I try to keep it light. “I’ll survive.”
“He seemed so into you,” she muses. “I was so sure…” She trails off. “Are you okay? Really?”
“Of course,” I say brightly, resisting the urge to tell her everything. “I’m just, you know, trying my best not to think about it.”
She sighs. “Well, I’ll see you tomorrow night. I love you, sweetheart, and give Laurie a kiss for me.”

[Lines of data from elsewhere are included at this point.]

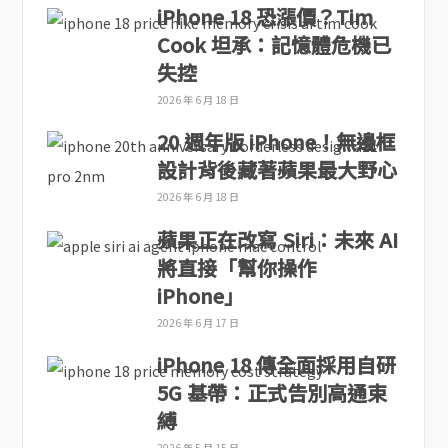
iPhone 18 恐漲價？Tim
Cook 坦承：記憶體危機已
失控
2026 年 6 月 18 日
20 週年版 iPhone！無邊框
設計背後藏著蘋果最大野心
2026 年 6 月 18 日
蘋果正在改寫 Siri：未來 AI
將直接「幫你操作
iPhone」
2026 年 6 月 17 日
iPhone 18 傳全面採用自研
5G 基帶：正式告別高通束
縛
2026 年 5 月 15 日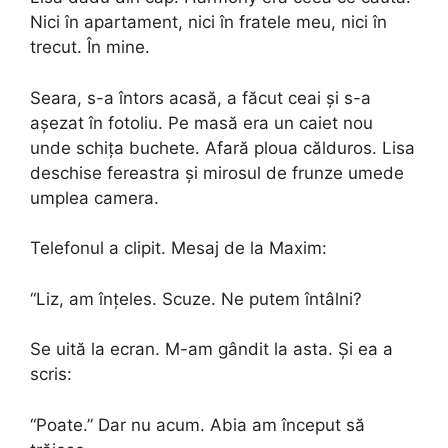
Nici în apartament, nici în fratele meu, nici în
trecut. În mine.
Seara, s-a întors acasă, a făcut ceai și s-a
așezat în fotoliu. Pe masă era un caiet nou
unde schița buchete. Afară ploua călduros. Lisa
deschise fereastra și mirosul de frunze umede
umplea camera.
Telefonul a clipit. Mesaj de la Maxim:
“Liz, am înțeles. Scuze. Ne putem întâlni?
Se uită la ecran. M-am gândit la asta. Și ea a
scris:
“Poate.” Dar nu acum. Abia am început să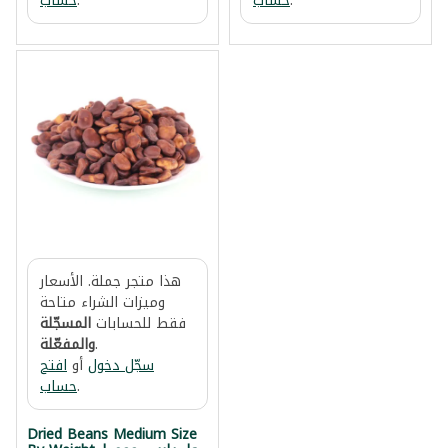
.
حساب
.
حساب
هذا متجر جملة. الأسعار
وميزات الشراء متاحة
فقط للحسابات
المسجّلة
.
والمفعّلة
سجّل دخول
أو
افتح
.
حساب
Dried Beans Medium Size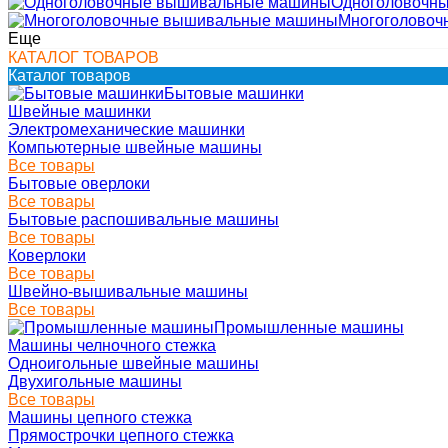
Одноголовочн
Многоголово
Еще
КАТАЛОГ ТОВАРОВ
Каталог товаров
Бытовые машинки
Швейные машинки
Электромеханические машинки
Компьютерные швейные машины
Все товары
Бытовые оверлоки
Все товары
Бытовые распошивальные машины
Все товары
Коверлоки
Все товары
Швейно-вышивальные машины
Все товары
Промышленные машины
Машины челночного стежка
Одноигольные швейные машины
Двухигольные машины
Все товары
Машины цепного стежка
Прямострочки цепного стежка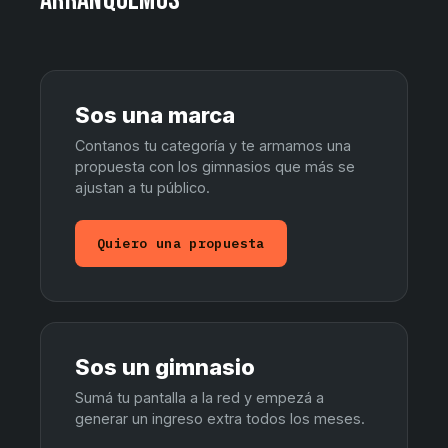
ARRANQUEMOS
Sos una marca
Contanos tu categoría y te armamos una
propuesta con los gimnasios que más se
ajustan a tu público.
Quiero una propuesta
Sos un gimnasio
Sumá tu pantalla a la red y empezá a
generar un ingreso extra todos los meses.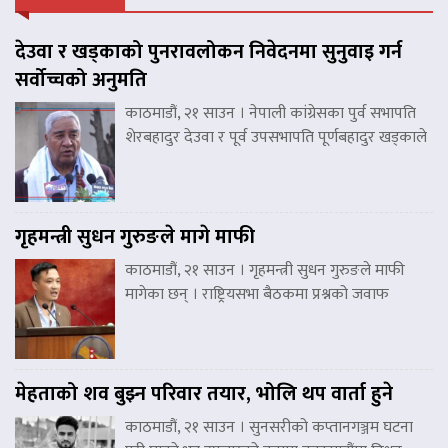
देउवा र खड्काको पुनरावलोकन निवेदनमा सुनुवाइ गर्न
सर्वोच्चको अनुमति
काठमाडौं, २१ साउन । नेपाली कांग्रेसका पुर्व सभापति
शेरबहादुर देउवा र पूर्व उपसभापति पूर्णबहादुर खड्काले
गृहमन्त्री सुधन गुरुङले मागे माफी
काठमाडौं, २१ साउन । गृहमन्त्री सुधन गुरुङले माफी
मागेका छन् । राष्ट्रियसभा बैठकमा प्रश्नको जवाफ
मेहताको शव बुझ्न परिवार तयार, भोलि थप वार्ता हुने
काठमाडौं, २१ साउन । सुनसरीको कप्तानगञ्जम घटना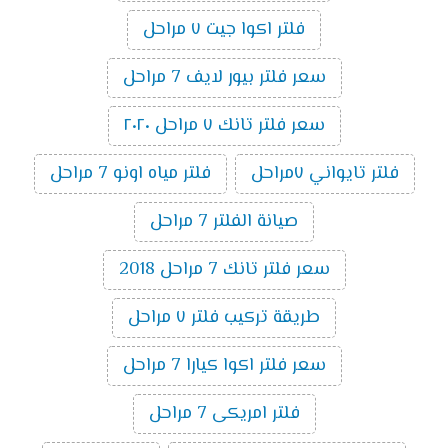
فلتر اكوا جيت ٧ مراحل
سعر فلتر بيور لايف 7 مراحل
سعر فلتر تانك ٧ مراحل ٢٠٢٠
فلتر تايواني ٧مراحل
فلتر مياه اونو 7 مراحل
صيانة الفلتر 7 مراحل
سعر فلتر تانك 7 مراحل 2018
طريقة تركيب فلتر ٧ مراحل
سعر فلتر اكوا كيارا 7 مراحل
فلتر امريكى 7 مراحل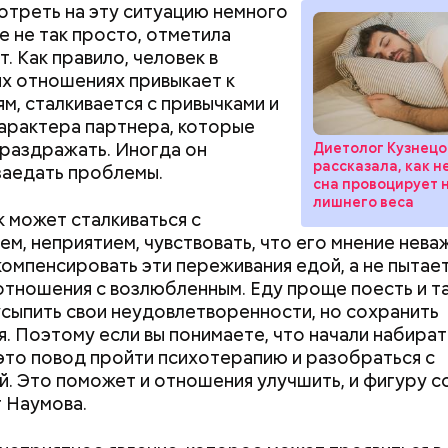
Как поменять батареи дома и
Как получить до
отреть на эту ситуацию немного
не получить штраф
рублей от госу
се не так просто, отметила
трудной ситуац
. Как правило, человек в
претендовать и
х отношениях привыкает к
документы
м, сталкивается с привычками и
арактера партнера, которые
 раздражать. Иногда он
Диетолог Кузнецо
рассказала, как 
заедать проблемы.
сна провоцирует 
лишнего веса
;
 может сталкиваться с
а;
ем, неприятием, чувствовать, что его мнение нева
компенсировать эти переживания едой, а не пытае
ое масло;
отношения с возлюбленным. Еду проще поесть и т
erstock
сыпить свои неудовлетворенности, но сохранить
. Поэтому если вы понимаете, что начали набирать
 это повод пройти психотерапию и разобраться с
. Это поможет и отношения улучшить, и фигуру с
 Наумова.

After the call, I change into my nightwear and settle in bed with a book about writing style. I plan to read until I fall asleep, and hopefully be too tired to dwell on Landon. I’m a few minutes into the book when Laurie arrives. She comes straight into my room and drops onto the bed beside me, still wearing her clothes from the office.
“Rough day?”
She sighs. “They’re all rough these days.” She stares at the cover of my book for a minute. “I had dinner with Brett.”
I allow myself to hope, even though her demeanor doesn’t point to an ecstatic reunion. “So, what happened?”
“He told me he saw you at lunch.” She looks at me. “What did he say?”
I shrug. “That he loves you.” I
look at her, “and he really does.” She looks away and I continue. “He’s miserable when you guys fight, and he’s afraid that because you guys have been together for so long, you might have a subliminal desire to break up, which is why you pick fights with him.”
“That’s the part that pisses me off,” Laurie declares, rising from the bed. “He told me the same thing. How can he think that in my subconscious or wherever, I really want to leave him? Like I don’t know my own freaking mind?”
Her temper is getting the best of her. “Laurie, he’s just telling you how he feels.”
“But why should he feel like that?” She frowns. “I don’t fight about ‘little’ things. Letting a co-worker at the gym flirt with him is not a ‘little’ thing. It’s a big deal to me.”
I drop my book. “Maybe make him understand? Tell him how it makes you feel?”
She sniffs, and buries her face in her hands. “I’m tired of fighting,” she cries softly.
Me too. I’m sick of fighting all the feelings tearing me up inside. I wish there was a way to escape, to forget. I sigh, remembering the conversation with my mom. “How do you feel about a black-tie cocktail art-thing on Thursday?”
“Your mom?”
I nod.
“Where?”
“Some historic mansion. They’ll pick us up.” I grin. “So now, we can worry about what to wear and not think about men for tonight at least.”
She looks grateful. “That seriously sounds great.”
WE stay up late, considering and dismissing clothes from our wardrobes, and for a while I manage to forget the numbness inside. We end up going to bed around midnight, after finally deciding on which dresses, shoes and jewelry to wear, and in the morning, we both have to rush to make it out early.
By the time I’m done with the morning meetings with the other members of the writing team, and an intense editing session with Mark, I start to think that maybe it’s time to congratulate myself. I’ve actually managed to go through the whole morning without tormenting myself about Landon. Maybe it’s because I’ve been really busy, but it gives me hope that I can get over him, that maybe with time, I’ll stop thinking about him at all.
I’m still having those thoughts when the package arrives late in the afternoon. It’s a delivery from the Swanson Court International, and the sender is Tony Gillies, Landon’s assistant. Inside is a gilt-edged envelope containing a full access invitation to the grand reopening of the Gold Dust Hotel.
I stare at the back of the invite, at the image of the hotel embossed in gold leaf on the smooth velvety stationery. I close my eyes, suddenly weak with yearning. All of a sudden, my mind is flooded with the memories that week in San Francisco, when it was just me and Landon, and I’d slowly and completely fallen in love with him.
I’m not going to walk away from this.
But I am, and I have. Why was it so hard for him to understand and accept that I want to move on? Why couldn’t he just leave me alone?
Why does everything have to be about what he wants? What about me? I want a chance to get over him, to move on with my life.
I pick up my phone without thinking and dial his number. I wait as the phone rings, my anger slowly plateauing when he doesn’t pick up.